Question

for a first order reaction the time taken for 0.8 mole of A to produce 0.6 mole of B is 1 hour .what is the time taken for the content of 0.9 mole of a to produce 0.675 mole of A
pls answer it fast guys

Answer 1

Chemistry 

 Best Answer

for the reaction 
A ---> B 

the rate of the reaction can be considered 
rate = -d[A] / dt 

where 
[ ] means concentration 
the "-" is because the concentration of [A] is dropping 
and d[A] / dt is change in concentration of A per time 

make sense? 

also.. we know that rate is proportional to the amount of A present.

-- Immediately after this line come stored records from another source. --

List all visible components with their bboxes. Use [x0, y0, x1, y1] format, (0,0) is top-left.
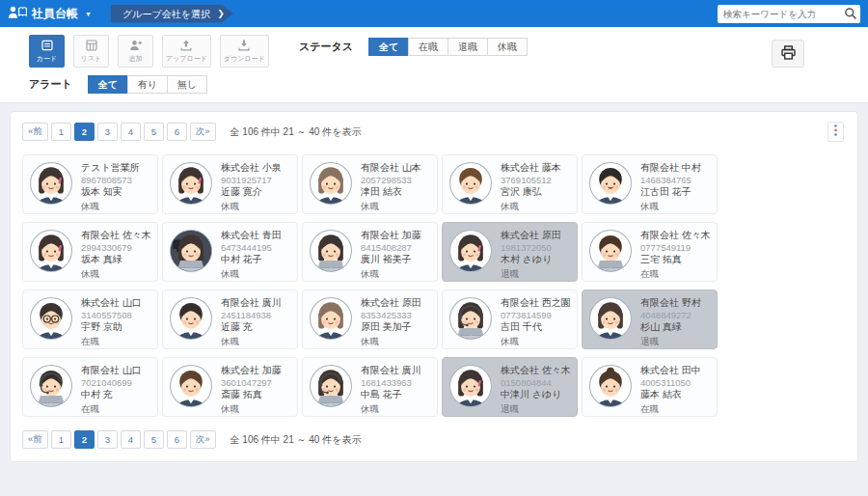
- phone-number: 2057298533: [361, 175, 421, 186]
- alert-filter-button[interactable]: 全て: [88, 75, 128, 94]
- list-icon: [85, 39, 98, 52]
- company-name: 有限会社 廣川: [361, 365, 421, 377]
- employee-card[interactable]: 有限会社 加藤8415408287廣川 裕美子休職: [302, 222, 438, 282]
- employee-card[interactable]: 株式会社 青田6473444195中村 花子休職: [162, 222, 298, 282]
- employee-card[interactable]: 有限会社 山口7021040699中村 充在職: [22, 357, 158, 417]
- toolbar: カードリスト追加アップロードダウンロード アラート 全て有り無し ステータス 全…: [0, 27, 868, 103]
- employee-card[interactable]: 有限会社 廣川1681433963中島 花子休職: [302, 357, 438, 417]
- avatar-man-headset: [29, 364, 73, 408]
- page-prev-button[interactable]: «前: [22, 430, 48, 449]
- employee-info: 株式会社 田中4005311050藤本 結衣在職: [640, 364, 701, 416]
- view-button-label: リスト: [81, 54, 102, 64]
- employee-card[interactable]: 株式会社 小泉9031925717近藤 寛介休職: [162, 154, 298, 214]
- phone-number: 2994330679: [81, 242, 151, 254]
- page-button-2[interactable]: 2: [74, 430, 95, 449]
- page-prev-button[interactable]: «前: [22, 123, 48, 141]
- phone-number: 6473444195: [221, 242, 282, 254]
- employee-name: 江古田 花子: [640, 186, 701, 199]
- page-button-5[interactable]: 5: [144, 430, 164, 449]
- employee-card[interactable]: 有限会社 佐々木0777549119三宅 拓真在職: [582, 222, 718, 282]
- avatar-boy-laugh: [588, 161, 633, 206]
- status-filter-button[interactable]: 休職: [487, 38, 528, 56]
- page-button-1[interactable]: 1: [51, 123, 71, 141]
- search-icon[interactable]: [844, 7, 857, 20]
- page-button-6[interactable]: 6: [167, 123, 187, 141]
- employee-card[interactable]: 株式会社 佐々木0150804844中津川 さゆり退職: [442, 357, 578, 417]
- view-button-download[interactable]: ダウンロード: [220, 35, 269, 68]
- employee-name: 津田 結衣: [361, 186, 421, 199]
- app-logo-menu[interactable]: 社員台帳 ▼: [8, 5, 92, 22]
- avatar-man-glasses: [29, 296, 73, 341]
- status-label: 退職: [501, 268, 561, 281]
- employee-card[interactable]: 株式会社 原田8353425333原田 美加子休職: [302, 289, 438, 349]
- alert-filter-button[interactable]: 無し: [167, 75, 207, 94]
- employee-card[interactable]: 有限会社 中村1468384765江古田 花子休職: [582, 154, 718, 214]
- employee-card[interactable]: 株式会社 藤本3769105512宮沢 康弘休職: [442, 154, 578, 214]
- page-button-3[interactable]: 3: [97, 430, 118, 449]
- employee-card[interactable]: テスト営業所8967808573坂本 知実休職: [22, 154, 158, 214]
- status-label: 休職: [501, 201, 561, 213]
- status-label: 休職: [81, 268, 151, 281]
- status-label: 休職: [361, 336, 421, 348]
- avatar-woman-laptop: [309, 229, 353, 273]
- status-label: 休職: [361, 201, 421, 213]
- phone-number: 8415408287: [361, 242, 421, 254]
- page-button-1[interactable]: 1: [51, 430, 71, 449]
- page-button-4[interactable]: 4: [121, 123, 141, 141]
- employee-card[interactable]: 有限会社 廣川2451184938近藤 充休職: [162, 289, 298, 349]
- avatar-man-black: [169, 296, 213, 341]
- view-button-upload[interactable]: アップロード: [162, 35, 211, 68]
- view-button-person-add[interactable]: 追加: [118, 35, 153, 68]
- phone-number: 0150804844: [501, 377, 571, 389]
- group-company-select-button[interactable]: グループ会社を選択 ❯: [111, 5, 233, 23]
- employee-info: 有限会社 加藤8415408287廣川 裕美子休職: [361, 229, 421, 281]
- results-panel: «前123456次» 全 106 件中 21 ～ 40 件を表示 テスト営業所8…: [10, 111, 858, 462]
- page-button-5[interactable]: 5: [144, 123, 164, 141]
- view-button-list[interactable]: リスト: [73, 35, 109, 68]
- employee-card[interactable]: 株式会社 原田1981372050木村 さゆり退職: [442, 222, 578, 282]
- phone-number: 3769105512: [501, 175, 561, 186]
- phone-number: 9031925717: [221, 175, 282, 186]
- status-label: 休職: [640, 201, 701, 213]
- company-name: 株式会社 山口: [81, 297, 142, 310]
- alert-filter-button[interactable]: 有り: [127, 75, 168, 94]
- employee-card[interactable]: 株式会社 山口3140557508宇野 京助在職: [22, 289, 158, 349]
- phone-number: 1468384765: [640, 175, 701, 186]
- employee-directory-app: 社員台帳 ▼ グループ会社を選択 ❯ カードリスト追加アップロードダウンロード …: [0, 0, 868, 496]
- status-label: 休職: [361, 403, 421, 416]
- view-button-card[interactable]: カード: [29, 35, 65, 68]
- employee-card[interactable]: 有限会社 山本2057298533津田 結衣休職: [302, 154, 438, 214]
- employee-card[interactable]: 有限会社 野村4048849272杉山 真緑退職: [582, 289, 718, 349]
- company-name: 有限会社 野村: [640, 297, 701, 310]
- employee-card[interactable]: 有限会社 西之園0773814599吉田 千代休職: [442, 289, 578, 349]
- page-next-button[interactable]: 次»: [190, 430, 216, 449]
- status-filter-button[interactable]: 退職: [448, 38, 488, 56]
- employee-name: 坂本 真緑: [81, 254, 151, 266]
- print-button[interactable]: [772, 40, 804, 68]
- employee-card[interactable]: 株式会社 加藤3601047297斎藤 拓真休職: [162, 357, 298, 417]
- page-button-6[interactable]: 6: [167, 430, 187, 449]
- status-label: 休職: [221, 268, 282, 281]
- employee-name: 斎藤 拓真: [221, 389, 282, 401]
- view-button-label: カード: [37, 54, 57, 64]
- employee-info: 株式会社 青田6473444195中村 花子休職: [221, 229, 282, 281]
- page-button-4[interactable]: 4: [121, 430, 141, 449]
- status-label: ステータス: [299, 40, 353, 54]
- status-filter-button[interactable]: 在職: [408, 38, 448, 56]
- search-input[interactable]: [718, 9, 844, 19]
- status-label: 休職: [361, 268, 421, 281]
- download-icon: [237, 39, 251, 52]
- avatar-woman-older: [309, 296, 353, 341]
- employee-info: 株式会社 小泉9031925717近藤 寛介休職: [221, 161, 282, 213]
- page-next-button[interactable]: 次»: [190, 123, 216, 141]
- page-button-3[interactable]: 3: [97, 123, 118, 141]
- page-button-2[interactable]: 2: [74, 123, 95, 141]
- employee-name: 宇野 京助: [81, 321, 142, 334]
- upload-icon: [179, 39, 193, 52]
- employee-name: 中津川 さゆり: [501, 389, 571, 401]
- avatar-woman-older: [309, 161, 353, 206]
- employee-card[interactable]: 株式会社 田中4005311050藤本 結衣在職: [582, 357, 718, 417]
- employee-card[interactable]: 有限会社 佐々木2994330679坂本 真緑休職: [22, 222, 158, 282]
- status-filter-button[interactable]: 全て: [368, 38, 409, 56]
- options-menu-button[interactable]: [827, 122, 844, 142]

Actually to the concentration of A. The higher the concentration.. the faster the rate... 
ie.. 
rate α [A] 
and if we put in a constant 
rate = k x [A] 

and because sometimes the mechanisms require two molecules of A to collide and sometimes 1 molecule can convert by itself.. there's an exponent on that [A] 
rate = k x [A]^n 

putting those two equations together.. 
rate = -d[A] / dt = k x [A]^n 

agreed? 

Answer 2

for first order reaction ,

t = 2.303log(a/a-x) / k                    ....................1

k is rate constant ..

when .8 mol of A produces .6mol of B then .8-.6 = .2 mol of A is left ...

final moles A = a-x = .2

initial moles = a = .8

time taken = 1hr

by plugging these values in eq 1 , we get

k = 2.303log4 ...............2

  n second case , .9mol of A produces .675mols of B so remaining moles

of A are .9-.675 = .225

final moles of A = a-x = .225

initial mole = .9

now againg using eq 1

t = 2.303log(.9/.225)/k

  =2.303log4/k

k = 2.303log4 , so

t = 1hr